You’ve noted the signs – now what? 

As governments and companies are taking note of the ramifications of poor sleep on businesses, there have been calls to encourage broad measures to help businesses see the value in sleep health and take action to address sleep deprivation. In the UK for example, sleep and recovery toolkits have been created as a guide for companies. In broad strokes this includes:

  • Knowledge & Training on Sleep HealthInforming yourself about the importance of sleep quality and getting the correct support from leadership is essential for any sleep program to work. Share information on how employees can identify whether they’re sleep deprived. The spoon test for example, is a quick way to check at home. Also being able to guide sleep deprived co-workers to access the appropriate occupational health services is key. 
  • Workplace assessment – there are many proactive measures that can be put in place to create a sleep-aware workplace. As an example, ensuring the lighting and temperature at work is optimal for feeling awake and energized. Encouraging a more sleep-positive attitude as well as rest and recovery and promoting clear cut-off times for work are among the many actions the employer can undertake.   
  • Encouraging & Rewarding Sleep RecoveryMany companies are beginning to explore reward programs and benefits for employees who prioritize sleep. Encouraging employees to use sleep trackers (similar to the use of exercise programs with say, number of daily steps tracked and linking it to benefits.) Sleep trackers can give employees a clear picture of the amount of quality sleep they are receiving and the number of hours they’re clocking asleep. Employees in turn can link rewards to promoting better sleep habits. 
  • Consultation Process on Sleep Health – employee reviews are a good place to start including sleep health awareness. A review can serve the dual purpose of both informing employees that as an employer you’re supportive of their right to rest and recovery, prioritizing their wellbeing and also making employees aware of any sleep-promoting programs that the company is working on. Ensure any training is evidence based so the whole organization actually buys into why incorporating sleep is important and should be part of the company’s core values. Follow up and collect feedback on how your employees are doing and whether the company is managing to move the needle.

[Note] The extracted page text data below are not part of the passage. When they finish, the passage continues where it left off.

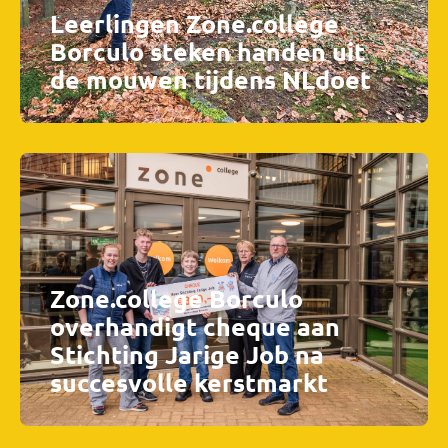
Leerlingen Zone.college
Borculo steken handen uit
de mouwen tijdens NLdoet
Zone.college Borculo
overhandigt cheque aan
Stichting Jarige Job na
succesvolle kerstmarkt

Supporting your sleep-deprived co-workers and employees to achieve better sleep health is simply just as important as promoting other wellness initiatives at the workplace. The beauty is that often a positive change in sleep habits will have a ripple effect on other areas of your health. Physical and mental wellness goals and sleep goals are interlinked in the same way that the bottom line of your company is linked to the sleep health of your workforce. Time to get your snooze on!